MA: Today is Wednesday, July 8, 2009, and Densho is here in Torrance, California. I'm Megan Asaka, and I will be interviewing Lillian Nakano today, and Dana Hoshide is the cameraperson. So, Lillian, thank you so much for doing this interview.

LN: Oh, not at all.

MA: I wanted to start by asking just a few basic questions.

LN: Okay.

MA: Where were you born?

LN: Honolulu, Hawaii.

MA: And when were you born?

LN: 1928.

MA: And what was the name given to you at birth?

LN: I believe it was the same, Lillian Reiko.

MA: Lillian Reiko.

LN: Uh-huh. Because my parents were Nisei, so I guess they will do that. They started out with the English and the Japanese name.

MA: And what's your maiden name?

LN: Sugita.

MA: Sugita, okay. And how many siblings did you have?

LN: There were four of us girls and one brother.

MA: And were you the oldest girl?

LN: Yes, uh-huh.

MA: And I wanted to ask a little bit about your father. What was his name and where was he born and what was his background?

LN: Oh, his name is Saburo, Saburo Sugita. And he's an older Nisei in Hawaii. The Niseis start much sooner than on the mainland. So, and he was always a very enterprising... he eventually, when they left from Kauai to Honolulu, eventually he became a businessman, and he's been that ever since.

MA: Do you know what his parents, the work they did in Kauai?

LN: Oh, they were plantation.
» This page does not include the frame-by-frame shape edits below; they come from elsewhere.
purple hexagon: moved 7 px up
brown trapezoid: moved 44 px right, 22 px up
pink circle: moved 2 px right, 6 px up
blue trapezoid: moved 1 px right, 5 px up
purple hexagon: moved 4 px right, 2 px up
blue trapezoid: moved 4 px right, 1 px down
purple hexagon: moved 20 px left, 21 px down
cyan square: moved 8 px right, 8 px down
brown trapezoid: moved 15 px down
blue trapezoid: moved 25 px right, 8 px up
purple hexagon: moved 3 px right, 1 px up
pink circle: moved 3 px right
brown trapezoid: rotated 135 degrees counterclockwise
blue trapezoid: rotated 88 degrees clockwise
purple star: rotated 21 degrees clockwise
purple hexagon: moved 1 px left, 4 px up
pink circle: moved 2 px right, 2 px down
They had to work on the plantation, his parents. And he did a little bit, too, but he was very young.

MA: And then he moved to Oahu?

LN: Yes, he was glad to go to Honolulu, because he wanted to see all the possibilities there. He was always very... he always looked forward to what else he could do. So he was very excited about leaving Kauai.

MA: And what about your mother? What was her name?
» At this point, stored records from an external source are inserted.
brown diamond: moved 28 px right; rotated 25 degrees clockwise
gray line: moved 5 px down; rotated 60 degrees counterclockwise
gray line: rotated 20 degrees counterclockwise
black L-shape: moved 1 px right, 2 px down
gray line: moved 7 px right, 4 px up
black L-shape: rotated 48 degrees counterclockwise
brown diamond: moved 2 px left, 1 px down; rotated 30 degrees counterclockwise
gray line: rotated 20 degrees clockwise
LN: My mother is also a Nisei, Shizuno Sugita. And she was, well, her maiden name was Nakamura. She was a Nisei, and, in a way, born at the wrong time, there were a lot of Niseis. She wanted to go to, she wanted to be, go into education and become a doctor of something. But in those days, you don't do that. So I think she was somewhat frustrated, the whole women's question. It was a kind of underlying thing. But other than that, yeah, she was very quiet, very intelligent woman. And she stayed in the background because that was the custom then. My father was a businessman, he was very active, so she pretty much just supported him.